The more I think about Harmony’s insistence that Elendel is going too slowly, the more it bugs me. But I think it’s supposed to bug me. The first Mistborn trilogy had a mix of technologies and knowledge, so it can’t quite be placed in a parallel with humanity’s development on Earth, but there’s at least a “ceiling” in that the ash-covered Scadrial didn’t have anything beyond 18th century Earth.
So in that sense Harmony is right in that 300 years of development from that point should have brought about planes, computers, etc. But I think Elendel is exactly where it’s supposed to be, considering that the civilization in the northern hemisphere of the planet is still isolated and hasn’t stretched beyond the basin. Harmony says that he made things too easy, so there’s not been a lot of need to develop new methods of agriculture, manufacturing, research, education, and so on. Too much Preservation, not enough Ruin?
There’s also the question of how long it takes a population to adjust to sudden bounty, as opposed to the scarcity that Scadrial used to live in…
@5, I’d agree with “supposed to bug me”. I’d go further. . .either everything about Scadrial is supposed to bug us, or else it’s again surprisingly lazy worldbuilding. I’m happy to assume the former until I’m proven wrong, because given the care that Sanderson puts into making sure that none of his other planets is a boring medieval-Earth-analogue, it is becoming more and more bizarre that Scadrial is consistently too much of an Earth-analogue, at all points in its history that we’ve seen, for plausibility, in every detail down to fashion. This could be accommodated within-universe if we assume that Scadrial reflects the obsessional small-c conservatism that we would expect of Preservation divorced from most of the other aspects of Adonalsium.

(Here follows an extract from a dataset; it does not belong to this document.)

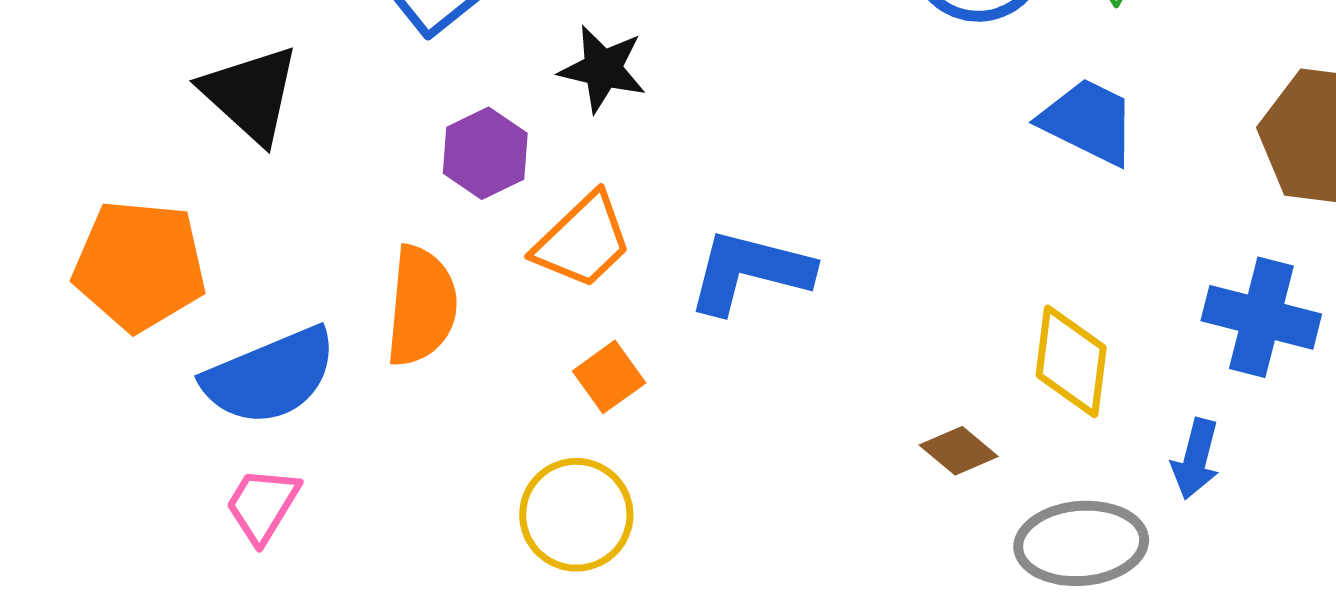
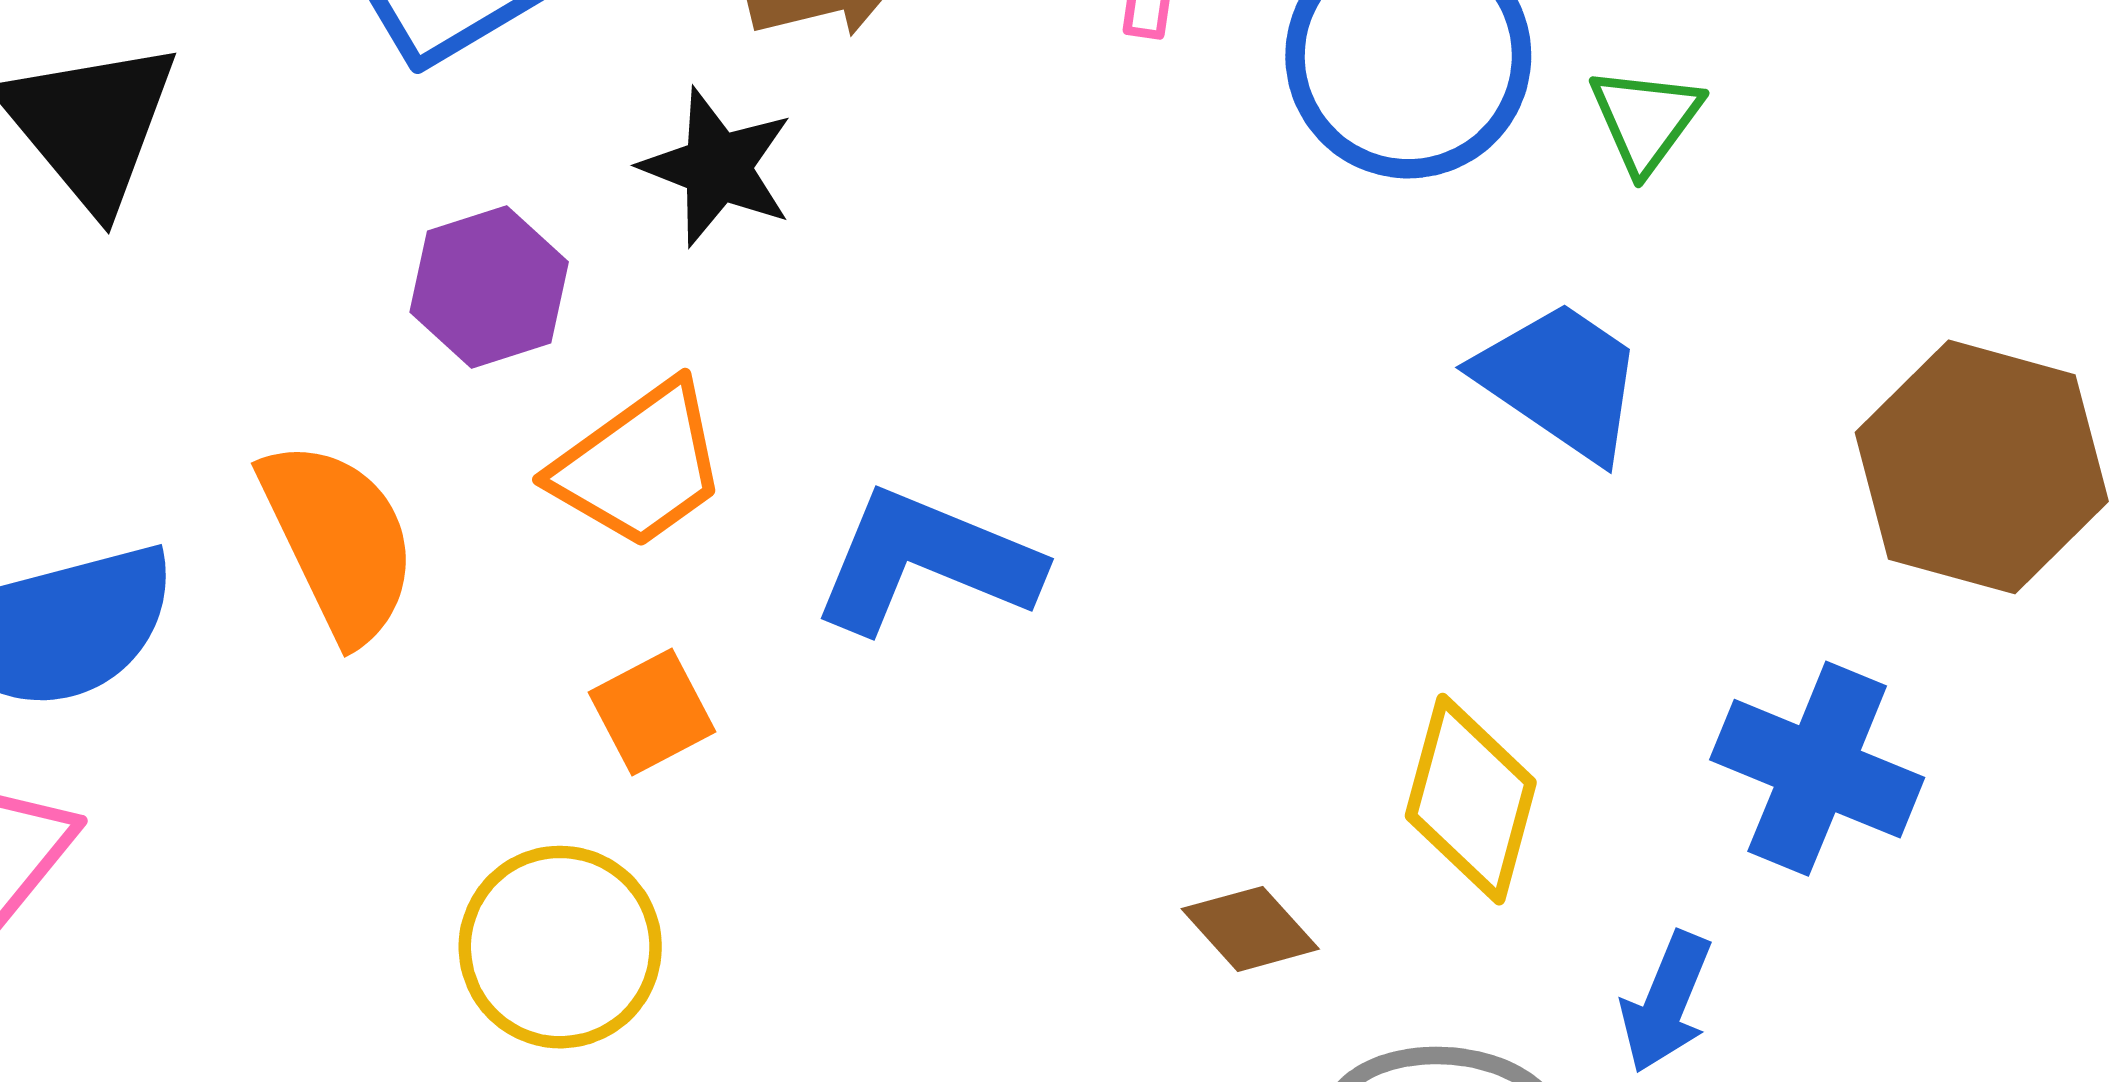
orange semicircle: (421, 306) -> (339, 540), turned -39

But that just moves the problem one level back, because if Preservation is preserving a culture then that makes Yolen a direct Earth-analogue. But it can’t literally be Earth because the WOB places it in a dwarf galaxy.
I think we may have to wait for answers until the publication of whatever-title-Dragonsteel-eventually-has (I have a hard time believing it will actually be published under that title, which sounds a little juvenile and now runs the risk of unfair accusations of GRRM plagiarism). If the answers are in the MFA version of Dragonsteel purportedly available in the BYU main library, then I certainly don’t have time to go digging for them right now.
I think that, being a god, he just has an intuitive knowledge of what’s possible scientifically. Sort of like how the Lord Ruler knew that he could create microbes to break down the ash, etc.